- [About this exercise]: In the material below, the lines containing the word "requisições" are required; copy each of them.

- [Data section]:
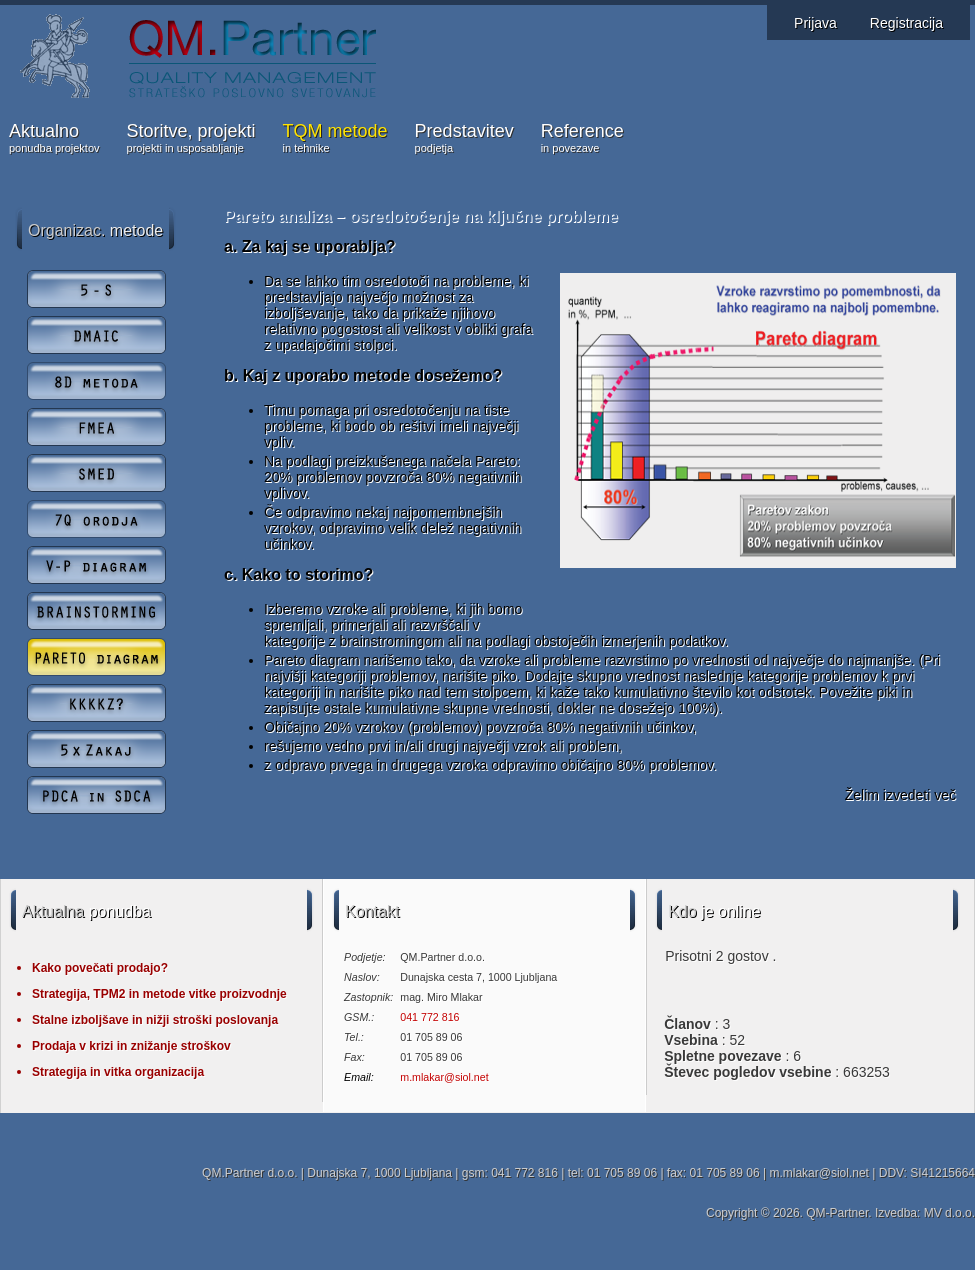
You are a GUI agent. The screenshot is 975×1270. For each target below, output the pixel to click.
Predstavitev (464, 139)
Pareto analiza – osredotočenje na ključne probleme (421, 216)
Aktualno (54, 139)
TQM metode (335, 139)
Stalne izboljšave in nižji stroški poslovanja (155, 1020)
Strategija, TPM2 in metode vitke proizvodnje (159, 994)
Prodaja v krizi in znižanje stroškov (131, 1046)
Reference (582, 139)
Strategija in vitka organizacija (118, 1072)
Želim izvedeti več (900, 795)
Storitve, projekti (191, 139)
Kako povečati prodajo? (100, 968)
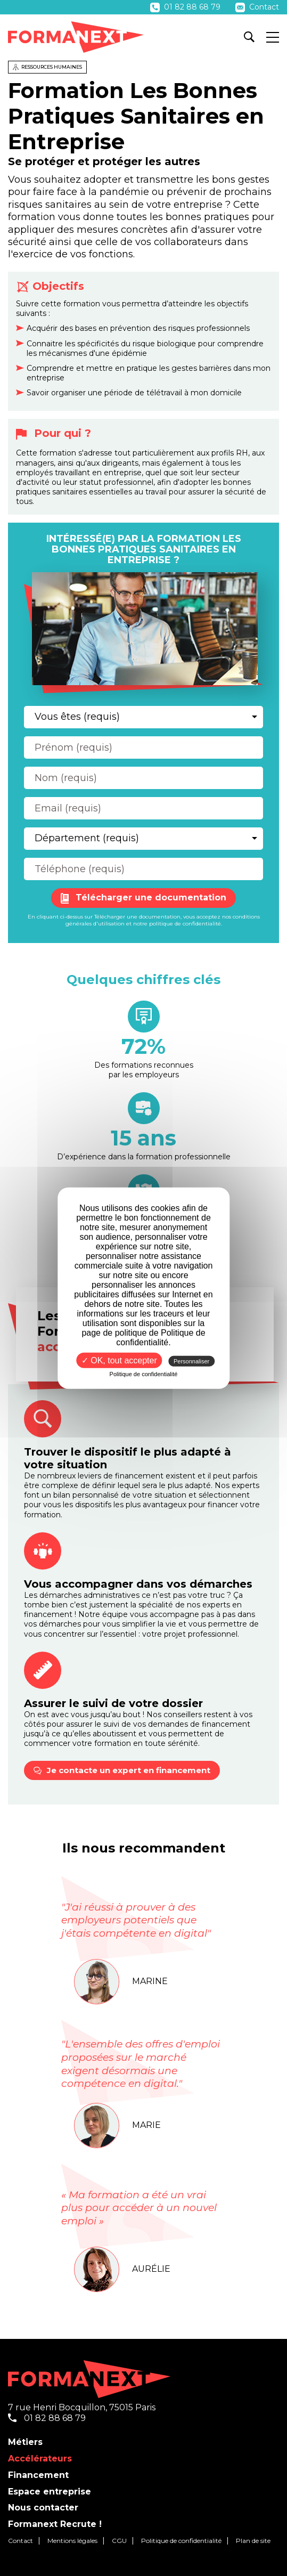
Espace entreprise (49, 2491)
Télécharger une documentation (143, 898)
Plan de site (253, 2541)
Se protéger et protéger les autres (104, 161)
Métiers (25, 2442)
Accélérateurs (40, 2458)
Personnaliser (191, 1361)
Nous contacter (43, 2507)
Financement (38, 2475)
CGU (119, 2541)
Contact (257, 7)
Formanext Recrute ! (55, 2524)
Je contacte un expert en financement (122, 1770)
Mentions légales (72, 2541)
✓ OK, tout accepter (119, 1359)
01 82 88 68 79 (186, 7)
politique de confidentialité (185, 923)
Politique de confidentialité (181, 2541)
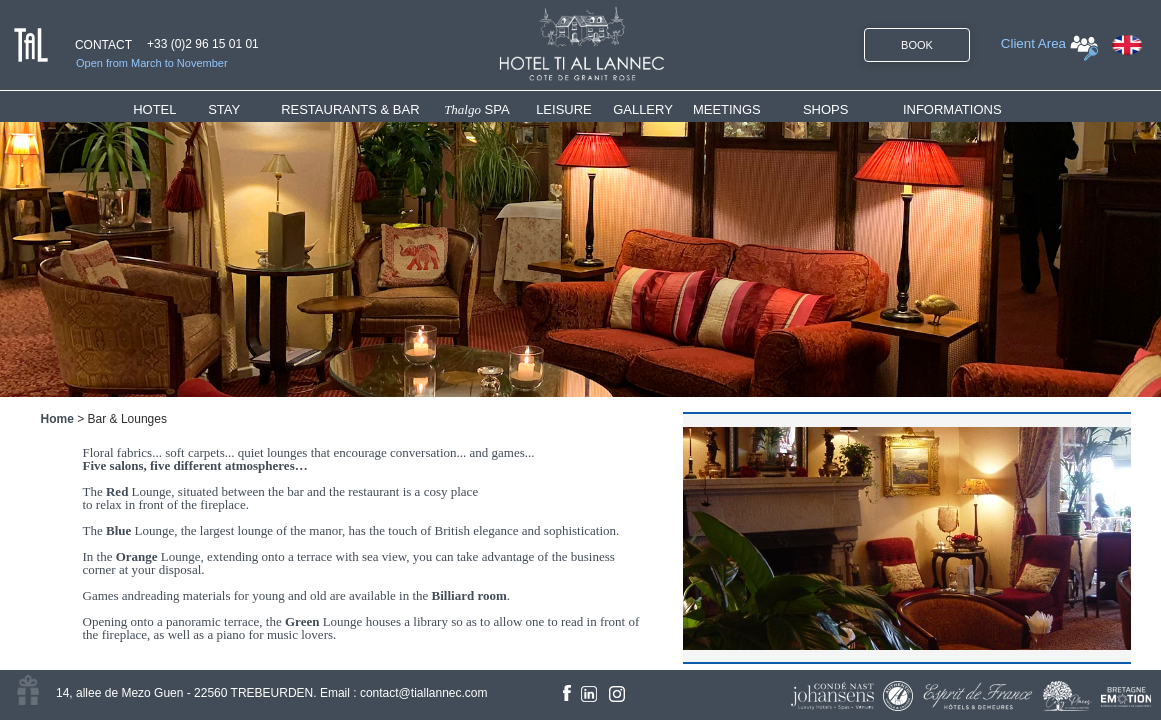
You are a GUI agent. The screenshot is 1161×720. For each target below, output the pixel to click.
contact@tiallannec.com (424, 693)
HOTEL (158, 109)
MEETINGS (727, 109)
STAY (224, 109)
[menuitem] (170, 109)
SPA (477, 109)
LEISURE (564, 109)
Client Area (1033, 43)
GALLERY (643, 109)
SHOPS (826, 109)
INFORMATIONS (952, 109)
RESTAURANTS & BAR (350, 109)
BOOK (917, 45)
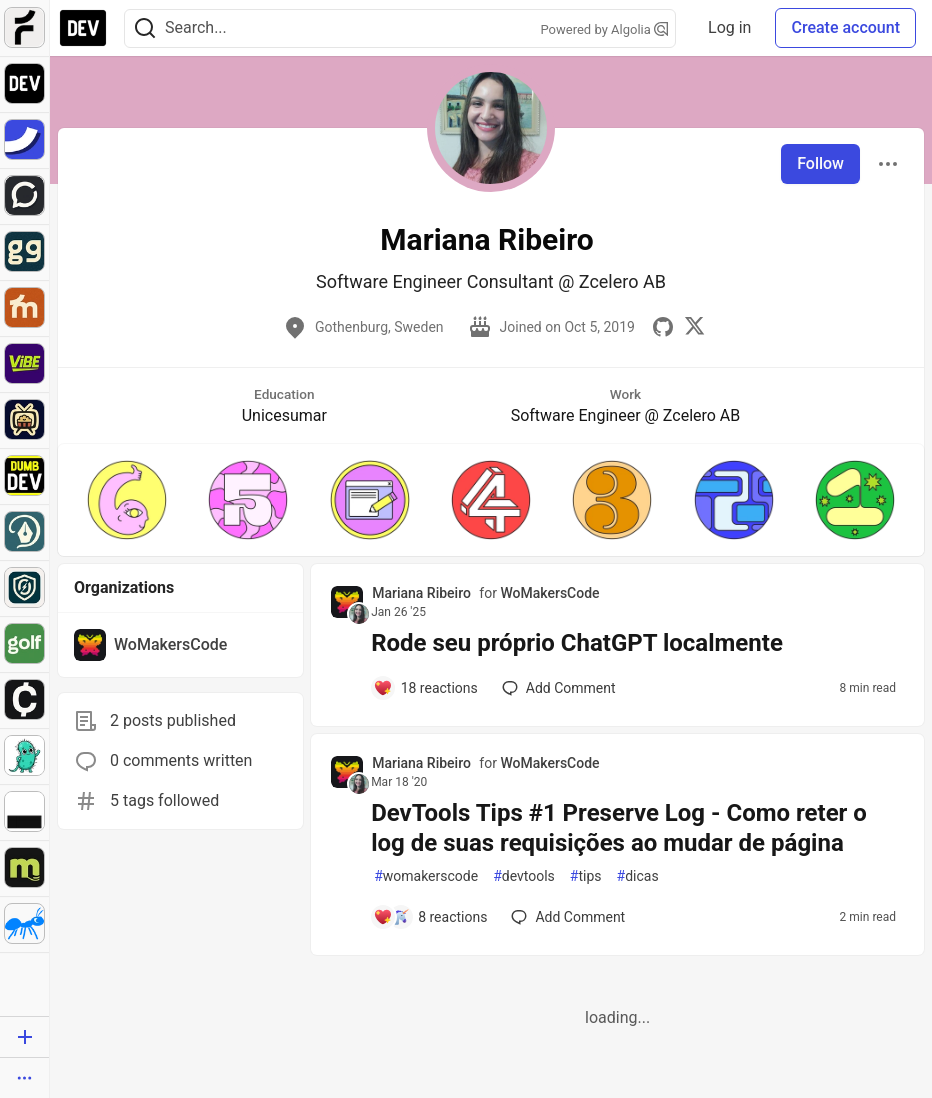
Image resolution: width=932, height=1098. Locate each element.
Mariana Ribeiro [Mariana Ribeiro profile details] (421, 593)
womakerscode (426, 876)
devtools (524, 876)
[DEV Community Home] (83, 28)
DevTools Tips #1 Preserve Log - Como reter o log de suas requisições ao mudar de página (619, 828)
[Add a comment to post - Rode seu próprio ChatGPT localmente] (425, 688)
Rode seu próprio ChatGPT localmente (577, 643)
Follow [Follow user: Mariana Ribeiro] (820, 163)
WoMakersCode (549, 593)
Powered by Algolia (605, 29)
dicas (638, 876)
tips (586, 876)
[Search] (145, 28)
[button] (126, 500)
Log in (729, 27)
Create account (845, 27)
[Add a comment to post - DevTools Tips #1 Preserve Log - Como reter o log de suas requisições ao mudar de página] (430, 917)
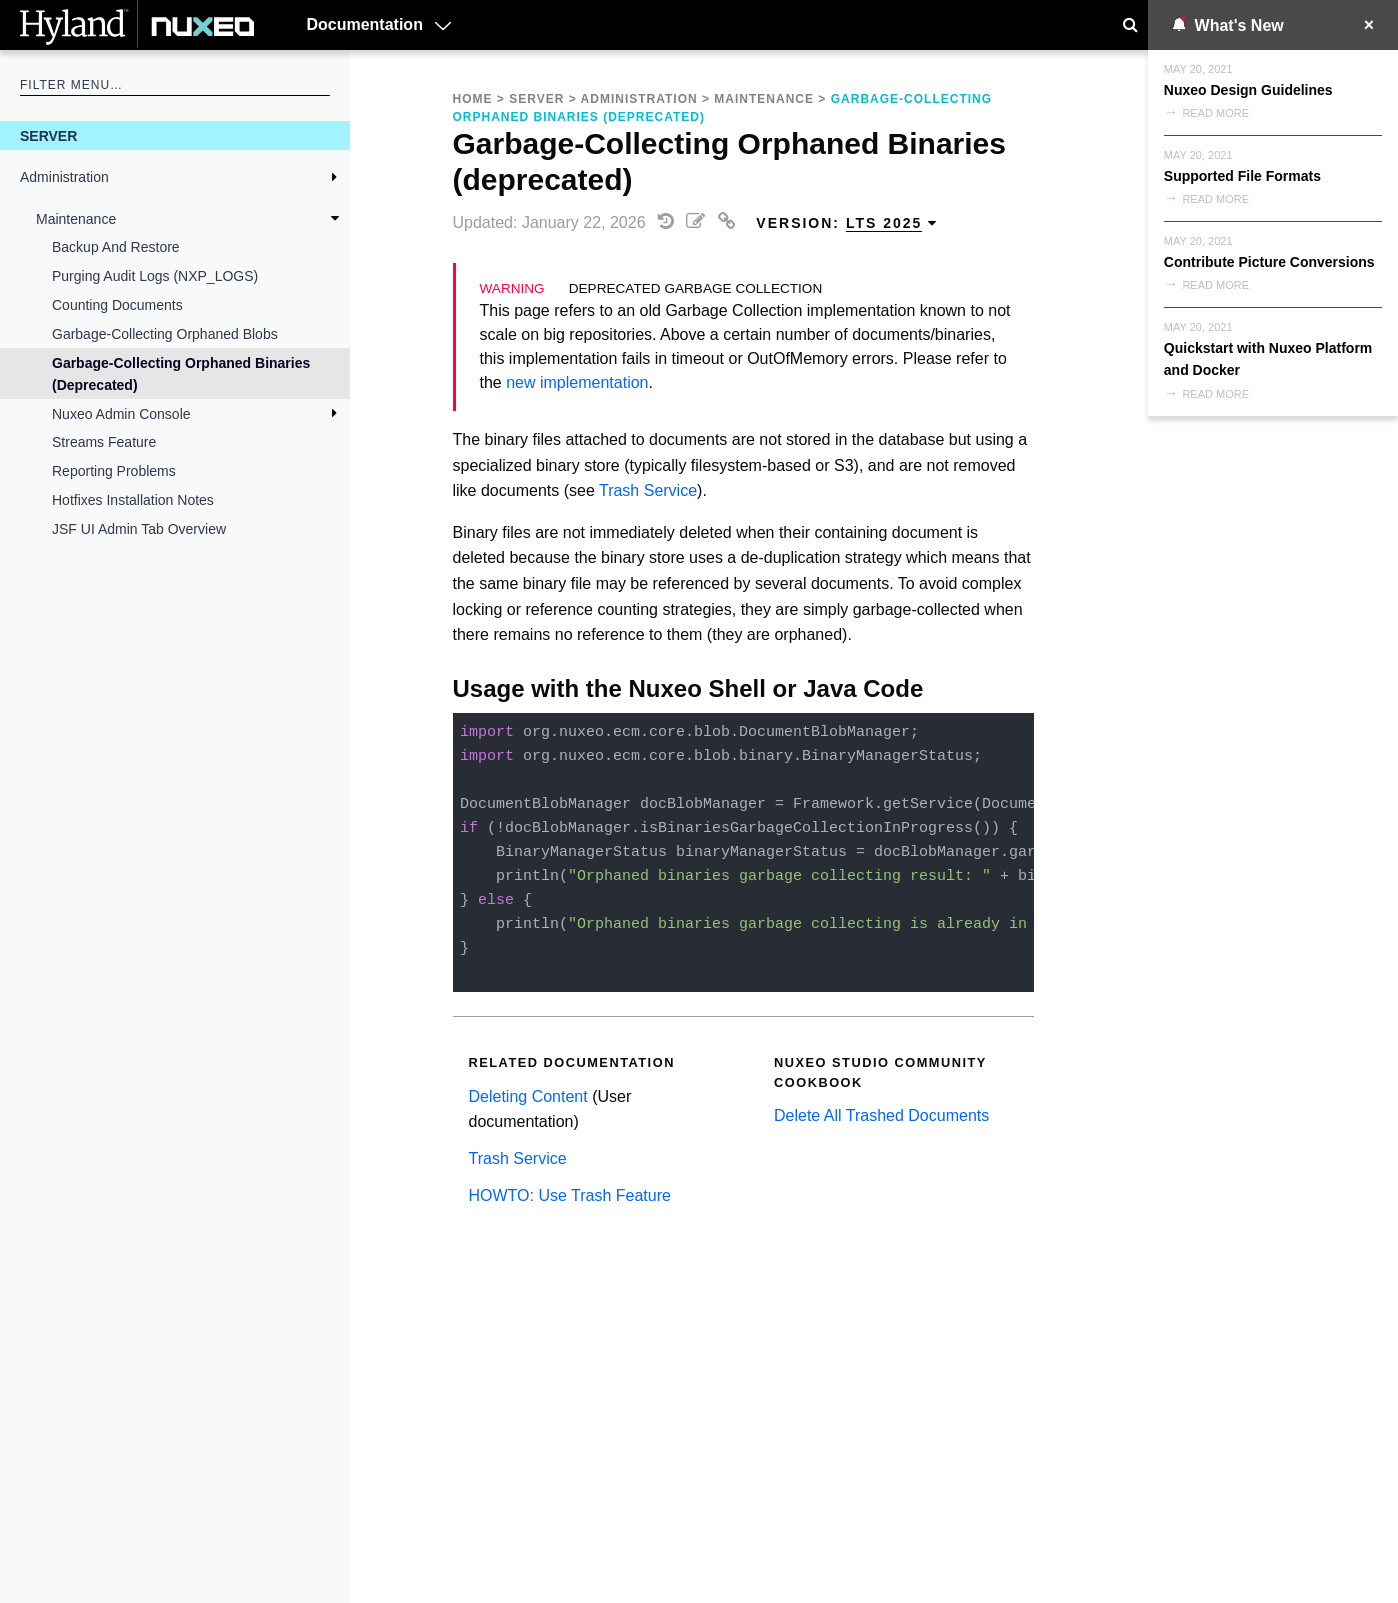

- [Worked solution]:
DevTools Tips #1 Preserve Log - Como reter o log de suas requisições ao mudar de página (619, 828)
[Add a comment to post - DevTools Tips #1 Preserve Log - Como reter o log de suas requisições ao mudar de página] (430, 917)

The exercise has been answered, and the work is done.